[Dataset excerpts]
++++++++++++++++++++

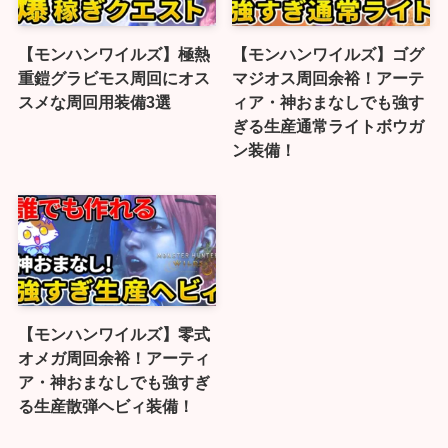
【モンハンワイルズ】極熱
【モンハンワイルズ】ゴグ
重鎧グラビモス周回にオス
マジオス周回余裕！アーテ
スメな周回用装備3選
ィア・神おまなしでも強す
ぎる生産通常ライトボウガ
ン装備！
【モンハンワイルズ】零式
オメガ周回余裕！アーティ
ア・神おまなしでも強すぎ
る生産散弾ヘビィ装備！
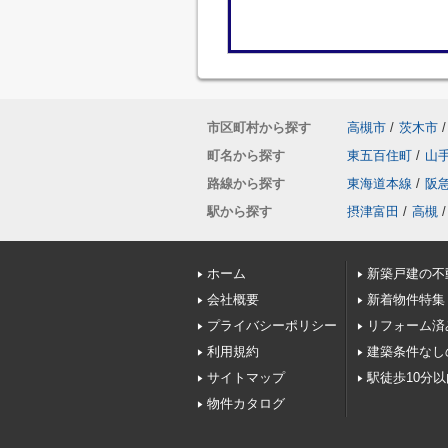
市区町村から探す
高槻市
/
茨木市
/
町名から探す
東五百住町
/
山
路線から探す
東海道本線
/
阪
駅から探す
摂津富田
/
高槻
/
ホーム
新築戸建の不
会社概要
新着物件特集
プライバシーポリシー
リフォーム済
利用規約
建築条件なし
サイトマップ
駅徒歩10分
物件カタログ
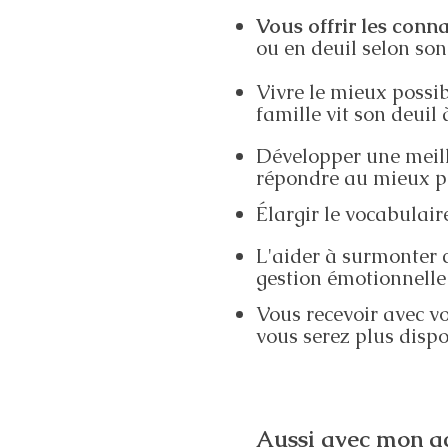
Vous offrir les conn
ou en deuil selon so
Vivre le mieux possi
famille vit son deuil 
Développer une meill
répondre au mieux po
Élargir le vocabulair
L'aider à surmonter c
gestion émotionnelle
Vous recevoir avec v
vous serez plus dispo
Aussi avec mon a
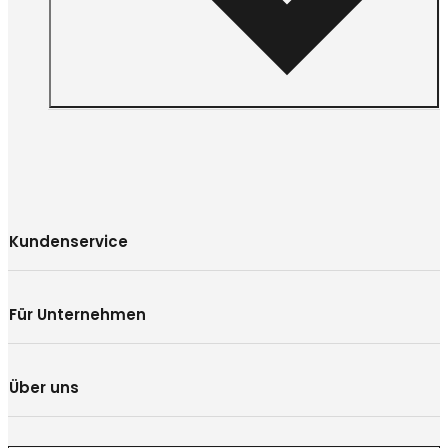
Kundenservice
Für Unternehmen
Über uns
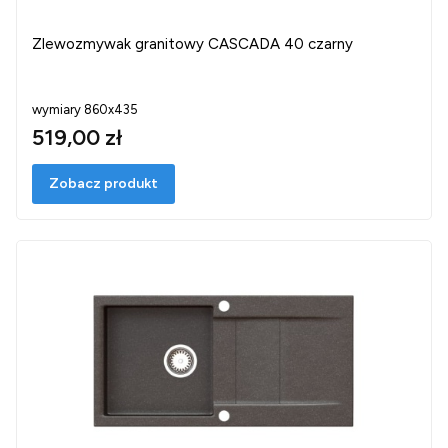
Zlewozmywak granitowy CASCADA 40 czarny
wymiary 860x435
519,00 zł
Zobacz produkt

++++++++++++++++++++

--- Directions ---
Repeat the lines above precisely and skip every picture.

--- Problem solution ---
【モンハンワイルズ】極熱
【モンハンワイルズ】ゴグ
重鎧グラビモス周回にオス
マジオス周回余裕！アーテ
スメな周回用装備3選
ィア・神おまなしでも強す
ぎる生産通常ライトボウガ
ン装備！
【モンハンワイルズ】零式
オメガ周回余裕！アーティ
ア・神おまなしでも強すぎ
る生産散弾ヘビィ装備！
市区町村から探す
高槻市
/
茨木市
/
町名から探す
東五百住町
/
山
路線から探す
東海道本線
/
阪
駅から探す
摂津富田
/
高槻
/
ホーム
新築戸建の不
会社概要
新着物件特集
プライバシーポリシー
リフォーム済
利用規約
建築条件なし
サイトマップ
駅徒歩10分
物件カタログ
Vous offrir les conn
ou en deuil selon so
Vivre le mieux possi
famille vit son deuil 
Développer une meill
répondre au mieux po
Élargir le vocabulair
L'aider à surmonter c
gestion émotionnelle
Vous recevoir avec v
vous serez plus dispo
Aussi avec mon a
Kundenservice
Für Unternehmen
Über uns
Zlewozmywak granitowy CASCADA 40 czarny
wymiary 860x435
519,00 zł
Zobacz produkt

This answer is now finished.